Inflation Can Be Trouble To India Due To Rolling Oil Prices, Monsoon Fears

Increasing oil prices and monsoon worries are driving up the peril of higher inflation in India, specialists cautioned—even as the central bank seems poised to trim rates ahead—that is adding up more pressure to increase prices. Prakash Sakpal—Asia Economist at a Dutch bank ING—said to CNBC, “The best situation will be firm low inflation rate that is behind us. Already inflation rate has bottomed and is anticipated to go higher in further time. Food, oil-related fuel, and transport costs are reappearing in play as sources of higher inflation.” The central bank of India—RBI (Reserve Bank of India)—has fixed a long-term inflation aim of 4% and a medium-term aim of amid 2% and 6%.

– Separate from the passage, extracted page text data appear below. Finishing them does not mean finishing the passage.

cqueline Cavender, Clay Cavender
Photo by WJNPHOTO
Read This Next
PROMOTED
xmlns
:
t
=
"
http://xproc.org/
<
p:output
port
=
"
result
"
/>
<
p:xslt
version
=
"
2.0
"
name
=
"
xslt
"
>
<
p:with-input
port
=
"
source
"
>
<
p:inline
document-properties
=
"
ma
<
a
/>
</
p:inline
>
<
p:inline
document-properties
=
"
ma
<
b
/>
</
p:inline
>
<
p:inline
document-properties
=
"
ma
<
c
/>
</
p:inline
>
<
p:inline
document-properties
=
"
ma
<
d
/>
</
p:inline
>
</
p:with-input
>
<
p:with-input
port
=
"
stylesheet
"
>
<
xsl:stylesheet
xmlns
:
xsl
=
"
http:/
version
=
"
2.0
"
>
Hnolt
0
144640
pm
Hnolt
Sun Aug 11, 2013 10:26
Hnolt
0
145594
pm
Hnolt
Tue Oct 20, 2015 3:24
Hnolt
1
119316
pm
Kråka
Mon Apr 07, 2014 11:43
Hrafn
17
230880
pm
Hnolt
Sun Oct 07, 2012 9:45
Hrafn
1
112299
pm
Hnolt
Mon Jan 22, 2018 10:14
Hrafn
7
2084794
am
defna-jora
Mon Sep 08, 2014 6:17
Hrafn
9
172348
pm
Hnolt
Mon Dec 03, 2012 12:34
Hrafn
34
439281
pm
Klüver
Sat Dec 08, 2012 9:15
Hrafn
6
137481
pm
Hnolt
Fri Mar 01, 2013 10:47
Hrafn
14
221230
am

Indian government data illustrated that in February, India’s CPI (consumer price index) increased to a 4-Month high of 2.57% from 2.05% in January. The core inflation remained at around 5.5% in February. Sakpal further added, “With such a background, I would not be shocked if core inflation speed ups higher than 6% in the further time, the level where it was 6 Months ago.” While core inflation prohibits food prices and volatile fuel, rising energy costs will persist to put pressure on the customer inflation through heavy household use of petrol, diesel and higher transport costs in India, experts say. The oil prices increased to 5-Month highs with no indications of abating.

On a similar note, recently, World Bank stated that India’s economic development is “too much” carried by domestic demand. India’s economic progress in last few years has been quite much driven by household demand and its exports were just one-third of its capacity, a World Bank executive stated, asserting that the next administration needs to concentrate on export-led growth.